"My mate and I have a number of excellent disguises in this wardrobe here, Madame la Comtesse," he said, as he pointed to a large piece of furniture which stood in a corner of the room, "and all are at your service. I would suggest a peasant's dress for Mademoiselle, and," he added significantly, "a man's attire for Madame, since she is so very much at home in it."
"You are right, my man," rejoined Madame lightly. "I was perfectly at home in my son's breeches, and I shall never cease to regret that Jacques de Romaine must remain now as he is—vanished or dead—for as long as I live."
The two men then took their leave, and the ladies proceeded to select suitable disguises. Silently and methodically they proceeded in their task, Mariette de Romaine making herself look as like a labourer's wench as she could, whilst Mme. la Comtesse slipped into a rough suit of coat and breeches with the ease born of constant habit. Her short dark hair she tied into a knot at the nape of her neck and placed a shabby three-cornered hat jauntily upon it.
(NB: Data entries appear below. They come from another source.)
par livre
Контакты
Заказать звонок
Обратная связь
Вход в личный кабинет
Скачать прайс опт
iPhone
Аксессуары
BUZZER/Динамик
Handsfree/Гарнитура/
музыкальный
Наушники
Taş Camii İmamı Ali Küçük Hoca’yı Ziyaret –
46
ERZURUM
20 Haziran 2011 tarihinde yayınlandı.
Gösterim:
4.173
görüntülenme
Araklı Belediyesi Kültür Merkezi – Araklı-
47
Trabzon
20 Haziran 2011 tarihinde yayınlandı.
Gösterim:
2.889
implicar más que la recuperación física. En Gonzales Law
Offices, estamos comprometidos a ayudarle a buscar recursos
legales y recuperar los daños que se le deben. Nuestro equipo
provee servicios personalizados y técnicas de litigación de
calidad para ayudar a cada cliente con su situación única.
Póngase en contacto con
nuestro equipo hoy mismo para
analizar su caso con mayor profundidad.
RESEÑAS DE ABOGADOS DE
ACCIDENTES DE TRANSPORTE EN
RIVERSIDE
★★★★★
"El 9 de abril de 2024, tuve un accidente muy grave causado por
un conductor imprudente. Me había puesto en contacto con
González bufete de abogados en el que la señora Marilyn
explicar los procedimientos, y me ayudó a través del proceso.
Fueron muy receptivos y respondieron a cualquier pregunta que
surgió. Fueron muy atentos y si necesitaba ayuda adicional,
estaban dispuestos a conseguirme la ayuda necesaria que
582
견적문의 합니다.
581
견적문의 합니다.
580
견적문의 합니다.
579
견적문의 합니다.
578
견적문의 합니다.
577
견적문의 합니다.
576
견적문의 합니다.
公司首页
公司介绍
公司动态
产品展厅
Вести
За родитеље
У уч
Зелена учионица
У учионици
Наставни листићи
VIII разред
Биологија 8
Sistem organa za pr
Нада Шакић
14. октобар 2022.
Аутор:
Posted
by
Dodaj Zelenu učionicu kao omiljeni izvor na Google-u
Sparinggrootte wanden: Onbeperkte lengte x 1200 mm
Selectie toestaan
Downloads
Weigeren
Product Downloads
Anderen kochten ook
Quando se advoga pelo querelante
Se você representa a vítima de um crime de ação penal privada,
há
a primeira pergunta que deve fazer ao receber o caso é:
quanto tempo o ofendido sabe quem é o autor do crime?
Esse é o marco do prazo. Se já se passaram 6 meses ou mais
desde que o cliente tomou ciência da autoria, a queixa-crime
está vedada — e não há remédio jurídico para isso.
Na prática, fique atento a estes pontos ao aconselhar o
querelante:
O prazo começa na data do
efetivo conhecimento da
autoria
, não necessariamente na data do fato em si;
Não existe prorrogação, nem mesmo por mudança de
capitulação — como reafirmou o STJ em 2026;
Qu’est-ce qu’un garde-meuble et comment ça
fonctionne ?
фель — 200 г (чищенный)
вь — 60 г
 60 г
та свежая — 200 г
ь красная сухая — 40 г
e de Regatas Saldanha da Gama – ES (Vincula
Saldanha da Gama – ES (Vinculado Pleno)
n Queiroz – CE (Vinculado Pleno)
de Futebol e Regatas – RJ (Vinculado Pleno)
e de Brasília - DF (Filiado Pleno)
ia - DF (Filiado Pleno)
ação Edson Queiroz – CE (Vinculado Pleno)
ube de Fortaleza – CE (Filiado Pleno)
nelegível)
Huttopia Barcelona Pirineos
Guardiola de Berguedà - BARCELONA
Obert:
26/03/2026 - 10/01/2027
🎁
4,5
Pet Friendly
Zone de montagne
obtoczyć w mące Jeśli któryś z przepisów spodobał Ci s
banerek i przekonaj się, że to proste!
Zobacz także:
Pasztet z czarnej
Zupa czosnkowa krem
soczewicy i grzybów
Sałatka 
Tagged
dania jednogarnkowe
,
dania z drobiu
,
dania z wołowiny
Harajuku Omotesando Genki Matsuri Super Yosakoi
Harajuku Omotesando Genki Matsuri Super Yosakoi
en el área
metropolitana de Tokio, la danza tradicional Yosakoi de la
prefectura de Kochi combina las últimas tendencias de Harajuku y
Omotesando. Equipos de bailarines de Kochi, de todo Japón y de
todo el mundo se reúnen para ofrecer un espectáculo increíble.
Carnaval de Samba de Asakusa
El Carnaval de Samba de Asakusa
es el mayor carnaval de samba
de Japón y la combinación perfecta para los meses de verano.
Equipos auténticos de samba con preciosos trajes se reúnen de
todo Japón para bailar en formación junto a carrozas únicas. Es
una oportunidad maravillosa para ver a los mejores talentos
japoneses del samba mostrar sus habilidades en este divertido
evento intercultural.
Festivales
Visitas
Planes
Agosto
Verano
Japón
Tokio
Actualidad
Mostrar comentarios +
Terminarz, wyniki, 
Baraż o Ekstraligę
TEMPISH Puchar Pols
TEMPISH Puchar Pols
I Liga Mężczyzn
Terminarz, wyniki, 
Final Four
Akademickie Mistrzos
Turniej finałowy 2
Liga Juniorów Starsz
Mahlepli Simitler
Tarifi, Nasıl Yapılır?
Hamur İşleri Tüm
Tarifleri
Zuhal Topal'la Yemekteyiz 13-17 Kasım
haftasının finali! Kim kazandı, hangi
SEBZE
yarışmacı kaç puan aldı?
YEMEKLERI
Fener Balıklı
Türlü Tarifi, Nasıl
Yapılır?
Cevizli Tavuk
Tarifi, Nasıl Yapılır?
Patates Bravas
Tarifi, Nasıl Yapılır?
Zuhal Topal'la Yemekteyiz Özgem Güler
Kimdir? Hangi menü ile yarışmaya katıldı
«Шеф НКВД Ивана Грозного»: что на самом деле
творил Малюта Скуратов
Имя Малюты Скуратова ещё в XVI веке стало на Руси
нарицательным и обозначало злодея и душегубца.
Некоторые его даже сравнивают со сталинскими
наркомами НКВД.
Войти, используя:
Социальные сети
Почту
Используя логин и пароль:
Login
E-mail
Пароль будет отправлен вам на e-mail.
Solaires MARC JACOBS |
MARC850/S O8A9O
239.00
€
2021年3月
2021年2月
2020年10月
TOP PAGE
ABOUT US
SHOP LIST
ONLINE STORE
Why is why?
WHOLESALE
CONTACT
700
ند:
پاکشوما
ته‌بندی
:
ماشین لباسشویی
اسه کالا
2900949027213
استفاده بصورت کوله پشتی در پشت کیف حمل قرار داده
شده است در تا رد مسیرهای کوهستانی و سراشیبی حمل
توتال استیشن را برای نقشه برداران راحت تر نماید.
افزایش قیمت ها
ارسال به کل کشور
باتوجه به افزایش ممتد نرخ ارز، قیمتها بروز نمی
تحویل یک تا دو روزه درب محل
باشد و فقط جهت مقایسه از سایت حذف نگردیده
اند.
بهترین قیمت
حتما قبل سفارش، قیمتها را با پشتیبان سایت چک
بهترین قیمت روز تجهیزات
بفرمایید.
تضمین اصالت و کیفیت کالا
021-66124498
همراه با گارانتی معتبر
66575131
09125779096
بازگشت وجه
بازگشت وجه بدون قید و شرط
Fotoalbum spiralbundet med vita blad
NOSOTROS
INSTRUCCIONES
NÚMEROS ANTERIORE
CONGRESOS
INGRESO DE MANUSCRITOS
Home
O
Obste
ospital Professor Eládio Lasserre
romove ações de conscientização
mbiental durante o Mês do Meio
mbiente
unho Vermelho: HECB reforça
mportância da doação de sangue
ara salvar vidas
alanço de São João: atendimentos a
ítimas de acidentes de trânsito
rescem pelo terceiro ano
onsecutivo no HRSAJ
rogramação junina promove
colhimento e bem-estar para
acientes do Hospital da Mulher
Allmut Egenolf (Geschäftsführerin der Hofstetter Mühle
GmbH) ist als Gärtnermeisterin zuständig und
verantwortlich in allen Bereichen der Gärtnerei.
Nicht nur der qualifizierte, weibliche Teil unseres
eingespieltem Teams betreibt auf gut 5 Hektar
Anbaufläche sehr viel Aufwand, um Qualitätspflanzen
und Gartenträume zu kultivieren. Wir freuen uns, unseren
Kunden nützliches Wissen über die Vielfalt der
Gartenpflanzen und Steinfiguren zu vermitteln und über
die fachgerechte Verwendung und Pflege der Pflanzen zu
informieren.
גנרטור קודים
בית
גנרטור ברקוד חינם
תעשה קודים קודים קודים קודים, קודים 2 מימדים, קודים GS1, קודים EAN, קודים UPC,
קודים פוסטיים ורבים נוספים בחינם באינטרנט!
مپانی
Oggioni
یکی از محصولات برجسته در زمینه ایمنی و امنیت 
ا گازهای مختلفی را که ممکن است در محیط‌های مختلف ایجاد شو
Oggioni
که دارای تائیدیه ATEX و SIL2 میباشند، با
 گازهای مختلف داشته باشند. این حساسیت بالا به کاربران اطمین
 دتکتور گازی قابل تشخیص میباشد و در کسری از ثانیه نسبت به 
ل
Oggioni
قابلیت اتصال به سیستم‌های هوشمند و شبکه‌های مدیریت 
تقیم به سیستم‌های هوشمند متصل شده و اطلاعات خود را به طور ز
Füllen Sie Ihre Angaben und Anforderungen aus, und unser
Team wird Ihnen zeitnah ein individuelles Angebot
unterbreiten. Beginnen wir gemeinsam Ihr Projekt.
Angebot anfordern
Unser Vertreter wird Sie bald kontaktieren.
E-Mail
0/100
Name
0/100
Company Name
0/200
Her broad, unfeminine figure, her somewhat hard-marked features and firm mouth and chin made her look a handsome and dashing cavalier.
When a few moments later the sound of voices in the hall proclaimed the return of the men, Mme. la Comtesse was standing expectant and triumphant facing the door, ready for adventure as she had always been, a light of daring and of recklessness in her eyes, love of intrigue and of tortuous paths, of dark conspiracies and even of unavowable crimes glowing in her heart—all for the sake of a King whom France with one voice had ejected from her shores, and a régime which the whole of France abhorred.
The door was opened: a woman's cry of joy and astonishment rang out.
"Why Jacques, you young scamp!" exclaimed Mademoiselle Philippa who, dressed in a brilliant dark green silk, with feathered hat and well-rouged cheeks, was standing under the lintel of the narrow door like a being from another world. "Where have you been hiding all this while?"
But her cry of mingled pleasure and petulance had already been followed by a double cry of terror. Mme. la Comtesse, white now to the lips, had fallen back against the table, to which she clung, whilst Mariette de Romaine, wide-eyed like a tracked beast at bay, was gazing in horror straight before her, where, behind Philippa's flaring skirts, appeared the stern, colourless face of a small man in a grey coat.
"It was for the mean spies of that Corsican upstart," she exclaimed with passionate indignation, "to have devised such an abominable trick."
Already the Man in Grey had entered the room. Behind him, in the dark, narrow hall, could be seen the vague silhouettes of three or four men in plain clothes.
"Trick for trick, Mademoiselle, and disguise for disguise," said the secret agent quietly. "I prefer mine to the one which deceived and defrauded Mademoiselle Philippa here of close on a million francs' worth of jewels."